▶ _Problem requirements_: Your task is to copy each line in the listing that includes the word "Konya".

╭──

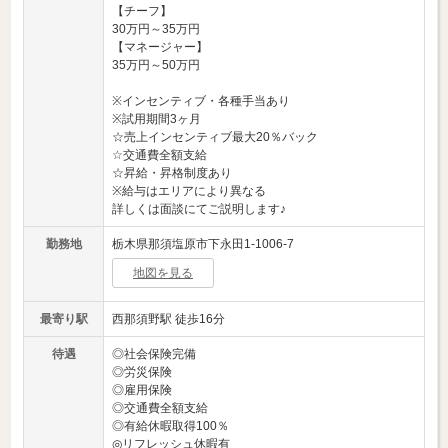
【チーフ】
30万円～35万円
【マネージャー】
35万円～50万円
※インセンティブ・各種手当あり
※試用期間3ヶ月
☆売上インセンティブ最大20％バック
☆交通費全額支給
☆昇給・昇格制度あり
※給与はエリアにより異なる
詳しくは面談にてご説明します♪
勤務地
栃木県那須塩原市下永田1-1006-7
地図を見る
最寄り駅
西那須野駅 徒歩16分
待遇
◎社会保険完備
◎労災保険
◎雇用保険
◎交通費全額支給
◎有給休暇取得100％
◎リフレッシュ休暇有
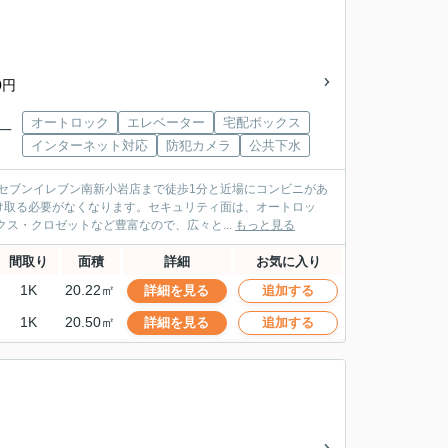
0円
オートロック
エレベーター
宅配ボックス
岩一
インターネット対応
防犯カメラ
公共下水
。セブンイレブン南新小岩店まで徒歩1分と近場にコンビニがあ
け取る必要がなくなります。セキュリティ面は、オートロッ
ス・クロゼットなど豊富なので、広々と...
もっと見る
間取り
面積
詳細
お気に入り
1K
20.22㎡
詳細を見る
追加する
1K
20.50㎡
詳細を見る
追加する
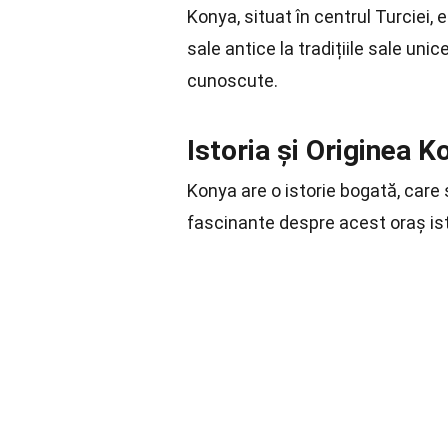
Konya, situat în centrul Turciei, 
sale antice la tradițiile sale un
cunoscute.
Istoria și Originea K
Konya are o istorie bogată, care 
fascinante despre acest oraș ist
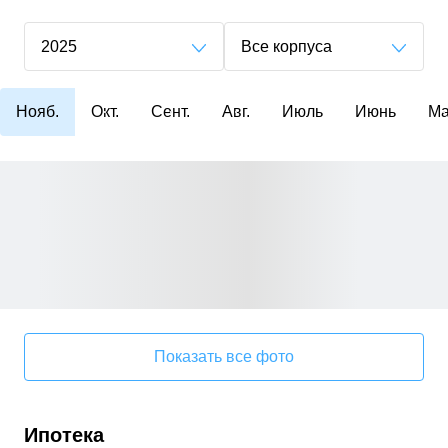
2025
Все корпуса
Нояб.
Окт.
Сент.
Авг.
Июль
Июнь
М
Показать все фото
Ипотека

╰──

▶ _Result of the task_:
Konya, situat în centrul Turciei, 
Konya are o istorie bogată, care 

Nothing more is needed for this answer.